Directions: Exclude any images and output the remaining records exactly.
----- Stored data
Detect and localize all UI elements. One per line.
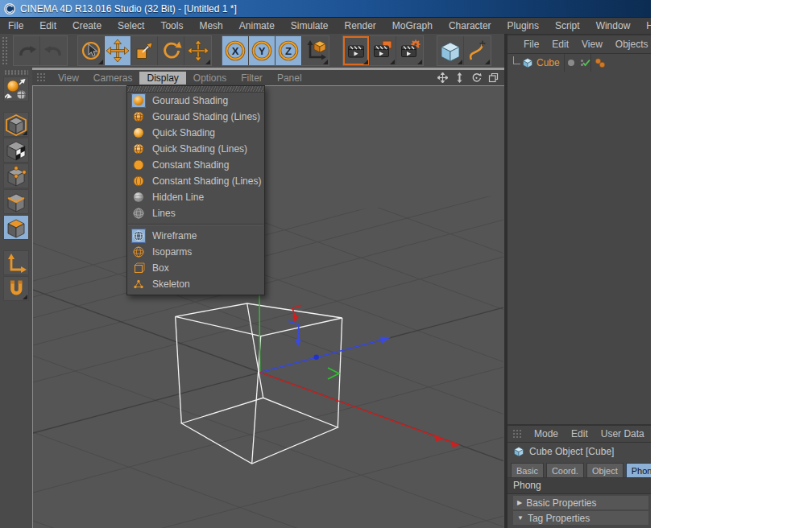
model-mode-button[interactable] [3, 112, 29, 137]
menu-render[interactable]: Render [337, 20, 384, 31]
viewport-menu-filter[interactable]: Filter [234, 72, 270, 85]
menu-item-lines[interactable]: Lines [127, 205, 264, 221]
om-column-divider [590, 54, 591, 72]
maximize-view-icon[interactable] [488, 72, 499, 83]
sphere-lines-icon [131, 206, 146, 221]
undo-button[interactable] [14, 36, 40, 65]
phong-tag-icon[interactable] [594, 58, 606, 68]
viewport-menu-view[interactable]: View [51, 72, 86, 85]
redo-button[interactable] [40, 36, 67, 65]
menu-item-quick-shading[interactable]: Quick Shading [127, 125, 264, 141]
om-menu-file[interactable]: File [517, 39, 545, 50]
tab-coord[interactable]: Coord. [546, 463, 584, 477]
menu-item-constant-shading-lines[interactable]: Constant Shading (Lines) [127, 173, 264, 189]
menu-item-skeleton[interactable]: Skeleton [127, 276, 264, 292]
menu-item-hidden-line[interactable]: Hidden Line [127, 189, 264, 205]
menu-item-box[interactable]: Box [127, 260, 264, 276]
tab-phong[interactable]: Phong [626, 463, 651, 477]
tab-basic[interactable]: Basic [511, 463, 544, 477]
viewport-menu-bar: View Cameras Display Options Filter Pane… [32, 70, 504, 85]
menu-mograph[interactable]: MoGraph [384, 20, 441, 31]
points-mode-button[interactable] [3, 163, 29, 188]
toolbar-grip[interactable] [2, 36, 9, 65]
menu-plugins[interactable]: Plugins [499, 20, 547, 31]
rotate-tool-button[interactable] [158, 36, 184, 65]
rotate-camera-icon[interactable] [471, 72, 482, 83]
enabled-check-icon[interactable] [582, 59, 590, 67]
menu-item-constant-shading[interactable]: Constant Shading [127, 157, 264, 173]
coordinate-system-button[interactable] [302, 36, 329, 65]
viewport-menu-grip[interactable] [36, 72, 47, 83]
object-row-cube[interactable]: Cube [508, 54, 651, 72]
polygons-mode-button[interactable] [3, 215, 29, 240]
menu-window[interactable]: Window [588, 20, 639, 31]
viewport-menu-options[interactable]: Options [186, 72, 234, 85]
menu-item-gouraud-shading-lines[interactable]: Gouraud Shading (Lines) [127, 109, 264, 125]
menu-select[interactable]: Select [110, 20, 152, 31]
render-view-button[interactable] [343, 36, 370, 65]
render-to-picture-viewer-button[interactable] [370, 36, 396, 65]
axis-lock-tool-button[interactable] [184, 36, 211, 65]
texture-mode-icon [5, 139, 27, 162]
om-menu-edit[interactable]: Edit [545, 39, 575, 50]
y-plane-handle[interactable] [328, 368, 339, 379]
group-tag-properties[interactable]: ▼ Tag Properties [513, 511, 648, 525]
viewport-canvas[interactable] [32, 85, 504, 528]
viewport-menu-display[interactable]: Display [139, 72, 185, 85]
svg-text:Z: Z [285, 45, 292, 57]
menu-script[interactable]: Script [547, 20, 588, 31]
am-menu-mode[interactable]: Mode [528, 428, 565, 439]
menu-create[interactable]: Create [64, 20, 110, 31]
pan-camera-icon[interactable] [437, 72, 448, 83]
am-menu-edit[interactable]: Edit [565, 428, 594, 439]
menu-character[interactable]: Character [441, 20, 499, 31]
menu-item-wireframe[interactable]: Wireframe [127, 228, 264, 244]
tab-object[interactable]: Object [586, 463, 624, 477]
menu-mesh[interactable]: Mesh [191, 20, 230, 31]
axis-mode-button[interactable] [3, 250, 29, 275]
wireframe-cube[interactable] [176, 303, 342, 464]
layer-dot[interactable] [568, 60, 574, 66]
om-menu-view[interactable]: View [575, 39, 609, 50]
lock-z-axis-button[interactable]: Z [276, 36, 302, 65]
live-selection-button[interactable] [78, 36, 105, 65]
texture-mode-button[interactable] [3, 138, 29, 163]
menu-help[interactable]: Help [638, 20, 651, 31]
move-tool-button[interactable] [105, 36, 131, 65]
attribute-manager-menu-bar: Mode Edit User Data [508, 426, 651, 443]
menu-item-quick-shading-lines[interactable]: Quick Shading (Lines) [127, 141, 264, 157]
edit-render-settings-button[interactable] [396, 36, 423, 65]
menu-item-gouraud-shading[interactable]: Gouraud Shading [127, 93, 264, 109]
lock-x-axis-button[interactable]: X [222, 36, 249, 65]
menu-animate[interactable]: Animate [231, 20, 283, 31]
om-menu-objects[interactable]: Objects [609, 39, 651, 50]
menu-tools[interactable]: Tools [152, 20, 191, 31]
add-cube-primitive-button[interactable] [437, 36, 464, 65]
am-menu-user-data[interactable]: User Data [594, 428, 651, 439]
title-bar[interactable]: CINEMA 4D R13.016 Studio (32 Bit) - [Unt… [0, 0, 651, 18]
edges-mode-button[interactable] [3, 189, 29, 214]
zoom-camera-icon[interactable] [454, 72, 465, 83]
viewport-menu-cameras[interactable]: Cameras [86, 72, 140, 85]
menu-simulate[interactable]: Simulate [283, 20, 337, 31]
main-menu-bar: File Edit Create Select Tools Mesh Anima… [0, 18, 651, 35]
svg-text:Y: Y [259, 45, 266, 57]
object-manager-menu-bar: File Edit View Objects [508, 35, 651, 54]
group-basic-properties[interactable]: ▶ Basic Properties [513, 496, 648, 509]
coordinate-system-icon [304, 39, 328, 63]
menu-item-isoparms[interactable]: Isoparms [127, 244, 264, 260]
z-axis-handle[interactable] [314, 355, 319, 360]
attribute-manager-grip[interactable] [512, 429, 523, 439]
scale-tool-button[interactable] [131, 36, 158, 65]
snap-magnet-button[interactable] [3, 276, 29, 301]
viewport-menu-panel[interactable]: Panel [270, 72, 309, 85]
render-view-icon [344, 39, 368, 63]
add-spline-button[interactable] [464, 36, 491, 65]
menu-edit[interactable]: Edit [31, 20, 64, 31]
lock-y-axis-button[interactable]: Y [249, 36, 276, 65]
palette-grip[interactable] [4, 70, 28, 75]
make-editable-button[interactable] [3, 76, 29, 101]
menu-tearoff-strip[interactable] [127, 86, 264, 93]
right-panel: File Edit View Objects Cube [508, 34, 651, 528]
menu-file[interactable]: File [0, 20, 31, 31]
----------
Response to this exercise:
Detect and localize all UI elements. One per line.
model-mode-button[interactable] [3, 112, 29, 137]
menu-render[interactable]: Render [337, 20, 384, 31]
viewport-menu-filter[interactable]: Filter [234, 72, 270, 85]
menu-item-lines[interactable]: Lines [127, 205, 264, 221]
om-column-divider [590, 54, 591, 72]
maximize-view-icon[interactable] [488, 72, 499, 83]
sphere-lines-icon [131, 206, 146, 221]
undo-button[interactable] [14, 36, 40, 65]
phong-tag-icon[interactable] [594, 58, 606, 68]
viewport-menu-view[interactable]: View [51, 72, 86, 85]
redo-button[interactable] [40, 36, 67, 65]
menu-item-quick-shading[interactable]: Quick Shading [127, 125, 264, 141]
om-menu-file[interactable]: File [517, 39, 545, 50]
tab-coord[interactable]: Coord. [546, 463, 584, 477]
menu-item-constant-shading-lines[interactable]: Constant Shading (Lines) [127, 173, 264, 189]
menu-item-skeleton[interactable]: Skeleton [127, 276, 264, 292]
menu-item-hidden-line[interactable]: Hidden Line [127, 189, 264, 205]
menu-item-box[interactable]: Box [127, 260, 264, 276]
tab-phong[interactable]: Phong [626, 463, 651, 477]
tab-basic[interactable]: Basic [511, 463, 544, 477]
viewport-menu-bar: View Cameras Display Options Filter Pane… [32, 70, 504, 85]
menu-mograph[interactable]: MoGraph [384, 20, 441, 31]
points-mode-button[interactable] [3, 163, 29, 188]
toolbar-grip[interactable] [2, 36, 9, 65]
menu-plugins[interactable]: Plugins [499, 20, 547, 31]
rotate-tool-button[interactable] [158, 36, 184, 65]
rotate-camera-icon[interactable] [471, 72, 482, 83]
enabled-check-icon[interactable] [582, 59, 590, 67]
menu-item-constant-shading[interactable]: Constant Shading [127, 157, 264, 173]
coordinate-system-button[interactable] [302, 36, 329, 65]
viewport-menu-grip[interactable] [36, 72, 47, 83]
object-row-cube[interactable]: Cube [508, 54, 651, 72]
polygons-mode-button[interactable] [3, 215, 29, 240]
menu-window[interactable]: Window [588, 20, 639, 31]
viewport-menu-options[interactable]: Options [186, 72, 234, 85]
menu-item-gouraud-shading-lines[interactable]: Gouraud Shading (Lines) [127, 109, 264, 125]
menu-select[interactable]: Select [110, 20, 152, 31]
render-view-button[interactable] [343, 36, 370, 65]
render-to-picture-viewer-button[interactable] [370, 36, 396, 65]
axis-lock-tool-button[interactable] [184, 36, 211, 65]
texture-mode-icon [5, 139, 27, 162]
om-menu-edit[interactable]: Edit [545, 39, 575, 50]
y-plane-handle[interactable] [328, 368, 339, 379]
group-tag-properties[interactable]: ▼ Tag Properties [513, 511, 648, 525]
viewport-canvas[interactable] [32, 85, 504, 528]
viewport-menu-display[interactable]: Display [139, 72, 185, 85]
svg-text:Z: Z [285, 45, 292, 57]
menu-script[interactable]: Script [547, 20, 588, 31]
am-menu-mode[interactable]: Mode [528, 428, 565, 439]
menu-create[interactable]: Create [64, 20, 110, 31]
pan-camera-icon[interactable] [437, 72, 448, 83]
am-menu-edit[interactable]: Edit [565, 428, 594, 439]
menu-character[interactable]: Character [441, 20, 499, 31]
menu-item-wireframe[interactable]: Wireframe [127, 228, 264, 244]
tab-object[interactable]: Object [586, 463, 624, 477]
menu-mesh[interactable]: Mesh [191, 20, 230, 31]
axis-mode-button[interactable] [3, 250, 29, 275]
wireframe-cube[interactable] [176, 303, 342, 464]
layer-dot[interactable] [568, 60, 574, 66]
om-menu-view[interactable]: View [575, 39, 609, 50]
lock-z-axis-button[interactable]: Z [276, 36, 302, 65]
live-selection-button[interactable] [78, 36, 105, 65]
texture-mode-button[interactable] [3, 138, 29, 163]
menu-help[interactable]: Help [638, 20, 651, 31]
move-tool-button[interactable] [105, 36, 131, 65]
attribute-manager-menu-bar: Mode Edit User Data [508, 426, 651, 443]
menu-item-quick-shading-lines[interactable]: Quick Shading (Lines) [127, 141, 264, 157]
edit-render-settings-button[interactable] [396, 36, 423, 65]
menu-item-gouraud-shading[interactable]: Gouraud Shading [127, 93, 264, 109]
lock-x-axis-button[interactable]: X [222, 36, 249, 65]
menu-animate[interactable]: Animate [231, 20, 283, 31]
om-menu-objects[interactable]: Objects [609, 39, 651, 50]
menu-tools[interactable]: Tools [152, 20, 191, 31]
add-cube-primitive-button[interactable] [437, 36, 464, 65]
am-menu-user-data[interactable]: User Data [594, 428, 651, 439]
title-bar[interactable]: CINEMA 4D R13.016 Studio (32 Bit) - [Unt… [0, 0, 651, 18]
edges-mode-button[interactable] [3, 189, 29, 214]
zoom-camera-icon[interactable] [454, 72, 465, 83]
viewport-menu-cameras[interactable]: Cameras [86, 72, 140, 85]
menu-simulate[interactable]: Simulate [283, 20, 337, 31]
main-menu-bar: File Edit Create Select Tools Mesh Anima… [0, 18, 651, 35]
svg-text:Y: Y [259, 45, 266, 57]
object-manager-menu-bar: File Edit View Objects [508, 35, 651, 54]
group-basic-properties[interactable]: ▶ Basic Properties [513, 496, 648, 509]
coordinate-system-icon [304, 39, 328, 63]
menu-item-isoparms[interactable]: Isoparms [127, 244, 264, 260]
z-axis-handle[interactable] [314, 355, 319, 360]
attribute-manager-grip[interactable] [512, 429, 523, 439]
scale-tool-button[interactable] [131, 36, 158, 65]
snap-magnet-button[interactable] [3, 276, 29, 301]
viewport-menu-panel[interactable]: Panel [270, 72, 309, 85]
render-view-icon [344, 39, 368, 63]
add-spline-button[interactable] [464, 36, 491, 65]
menu-edit[interactable]: Edit [31, 20, 64, 31]
lock-y-axis-button[interactable]: Y [249, 36, 276, 65]
palette-grip[interactable] [4, 70, 28, 75]
make-editable-button[interactable] [3, 76, 29, 101]
menu-tearoff-strip[interactable] [127, 86, 264, 93]
right-panel: File Edit View Objects Cube [508, 34, 651, 528]
menu-file[interactable]: File [0, 20, 31, 31]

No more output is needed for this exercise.